Der Klimawandel ist in der Arktis besonders intensiv. Um die Folgen abzuschätzen und festzustellen, welche Rolle diese Region bei der globalen Erwärmung spielt, haben zwei Forschendenteams der EPFL das Gebiet besucht. Das eine, um die Zusammensetzung der Luft in der Region besser zu verstehen, das andere, um die Treibhausgase zu quantifizieren, die in den Fjorden Grönlands durch Gletscherwasser gebunden werden.
EPFL-Forschende reisen in die Arktis, um die Folgen des Klimawandels zu messen - 2024 EPFL/SENSE- CC-BY-SA 4.0

Arktische Luft lüftet allmählich ihre Geheimnisse

Die Arktis – eine Region, in der die Temperaturen drei- bis viermal schneller steigen als irgendwo sonst auf der Erde. Gleichzeitig nimmt das «Leben» im Arktischen Ozean zu, was die Produktion von biologischen Aerosolen beeinflusst und sich auf die Wolkenbildung auswirkt. Julia Schmale, Leiterin des Extreme Environments Research Laboratory (EERL) der EPFL, und ihre Forschungsgruppe arbeiten daran, diesen kritischen Prozess zu quantifizieren. Eine Zunahme der Wolken in der Arktis könnte die Region entweder erwärmen oder abkühlen, je nachdem, wie viel Meereis vorhanden ist.

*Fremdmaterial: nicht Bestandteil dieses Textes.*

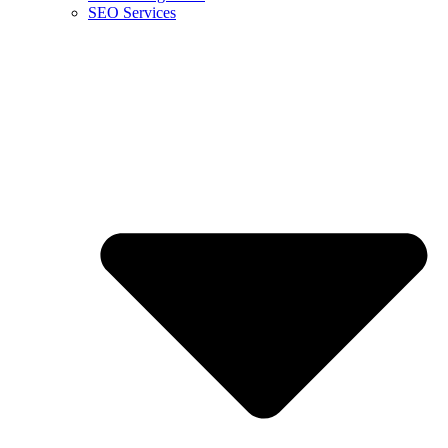
SEO Services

«Wir wissen, dass arktische Wolken im Allgemeinen aus Wassertröpfchen und Eiskristallen bestehen», sagt Schmale, «aber wir wissen noch wenig über ihre genaue Zusammensetzung und wie sie entstehen. Zum Beispiel die Kerne der Wassertröpfchen und Eiskristalle – sind sie Meersalz, organische Partikel, anorganische Partikel oder Mineralstaub? Und vor allem: Wie viel Prozent dieser Kerne stammen aus natürlichen Quellen und wie viel Prozent aus menschlicher Aktivität?»

Unter dem Eis der Zentralarktis gedeiht mikrobisches Leben. © Mario Hoppmann, Central Arctic 2018

Beginn der Antwort

Zwei aktuelle Studien unter der Leitung von Schmales Forschungsgruppe werfen ein Licht auf dieses komplexe und strategisch wichtige Forschungsgebiet. Sie befassten sich speziell mit den natürlichen Aerosolpartikeln, die als Wolkenkeime fungieren, d. h. als die Keime, die die Bildung von Eiskristallen in Wolken ermöglichen. Die erste Studie, die in der Zeitschrift Elementa veröffentlicht wurde, quantifiziert zum ersten Mal die Menge an fluoreszierenden biologischen Aerosolen, die in der arktischen Luft enthalten sind. Bei diesen Aerosolen handelt es sich hauptsächlich um Bakterien und aminosäurehaltige Partikel, die im Meer oder an Land produziert werden. Sie sind sehr effizient bei der Bildung von Eiskristallen: Eis beginnt sich bei -9°C zu bilden, während sich beispielsweise bei Mineralstaub Eis erst bei etwa -20°C bildet.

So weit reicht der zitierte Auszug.